I remember the day my husband said to me, out of nowhere and with much enthusiasm, “I know exactly what I want for my birthday this year!” Slightly puzzled and moderately intrigued, I answered: “Ok, what?” His simple response: “To go to back to Humboldt with you and the kids.” I was even more puzzled.
He had seen a tweet that said the Montreal Canadiens Alumni were coming to the small, dusty Saskatchewan town to put on a show as a fundraiser for his alumni junior hockey team, the Humboldt Broncos. The day it was going to happen—his birthday. “Do you know how awesome this is going to be? I have to be there,” he told me.
He contacted the team’s management, asking if he could play, and about one week later they let him know he had a spot on the roster. So it was settled. Our family would drive for six hours to Saskatchewan so my husband could fulfill his only birthday wish: getting to wear the Broncos jersey once again.

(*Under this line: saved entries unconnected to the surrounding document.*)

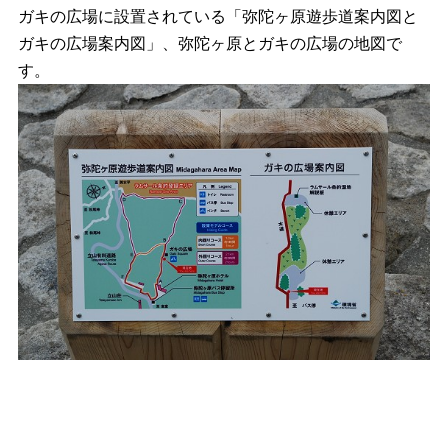
ガキの広場に設置されている「弥陀ヶ原遊歩道案内図と
ガキの広場案内図」、弥陀ヶ原とガキの広場の地図で
す。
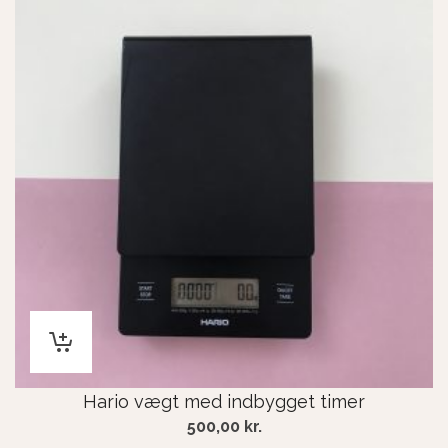
Hario vægt med indbygget timer
500,00
kr.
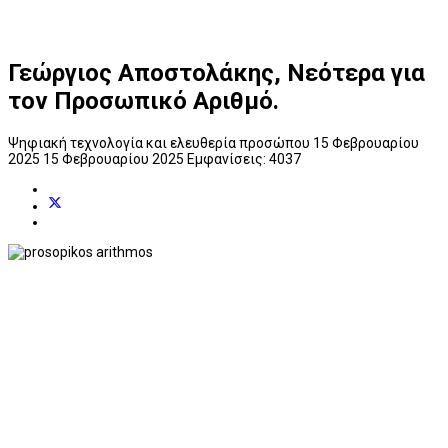
Γεώργιος Αποστολάκης, Νεότερα για
τον Προσωπικό Αριθμό.
Ψηφιακή τεχνολογία και ελευθερία προσώπου
15 Φεβρουαρίου
2025
15 Φεβρουαρίου 2025
Εμφανίσεις: 4037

Needless to say I was not nearly as enthusiastic about the idea. Whereas my husband was utterly thrilled, I could only think of how many other things I would rather be doing. Let me tell you, driving for six hours with two kids who can’t go 30 minutes without an “I’m bored” or “Are we there yet?” wasn’t at the top of my to-do list. But how could I say no when my husband was more excited than a child on Christmas morning? Quite simply, I couldn’t.
When we arrived in Humboldt on Saturday night, we had just enough time to go for supper before he had to be at the Elgar Patterson Arena to skate with the other guys who would also be playing for the “home team.” I took the kids to the hotel pool, so they could burn off some pent-up energy from the drive. I expected my husband to be gone about an hour and a half. When he returned to the hotel nearly two and a half hours later, I asked him what took so long. He simply response was that he was the last one to come off the ice.

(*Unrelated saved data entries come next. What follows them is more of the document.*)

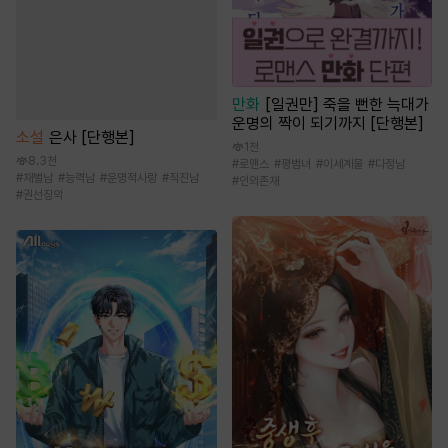
만화
[일권만] 죽을 뻔한 늑대가
운명의 짝이 되기까지 [단행본]
소설
은사 [단행본]
1천
8.3천
#
로맨스
#
평범녀
#
이세계물
#
다정남
#
재벌남
#
능력남
#
운명적사랑
#
직진남
#
인외존재
#
권선징악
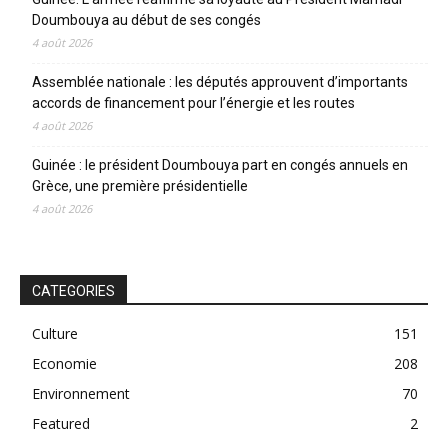
Doumbouya au début de ses congés
4 août 2026
Assemblée nationale : les députés approuvent d’importants
accords de financement pour l’énergie et les routes
4 août 2026
Guinée : le président Doumbouya part en congés annuels en
Grèce, une première présidentielle
4 août 2026
CATEGORIES
Culture
151
Economie
208
Environnement
70
Featured
2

I could see the emotion in my husband’s eyes that Sunday afternoon as the colour guy announced the lineup of players. His eyes were wide and he had a silly grin plastered across his face. Behind the nervous smile I knew he was as giddy as a child. Yet, as a man he was overcome by fond memories of playing the game he loves in this very place at a very different time.
My husband was asked to do a post-game interview with the local radio station, as it turns out he was the only former Bronco to play that afternoon against the Canadiens. Somehow he was able to put into words exactly what was written all over his face in those few precious moments right before the game.
He spoke about how important it was to him to bring his wife and kids there, to show us where he spent so much time as a teenager—and where he became a man. How talked about how great it was to be welcomed into the town when he first arrived at 17. He expressed how the skills he developed and the experiences he had while playing in the Saskatchewan Junior Hockey League prepared him for both college and life. And he said how much he appreciated the opportunity to come back and wear the Humboldt jersey once again.
He must have thanked the kids and I at least a dozen times on the drive back home, most of these expressions of appreciation took place before we even reached Saskatoon!
And it finally hit me: This is gratitude.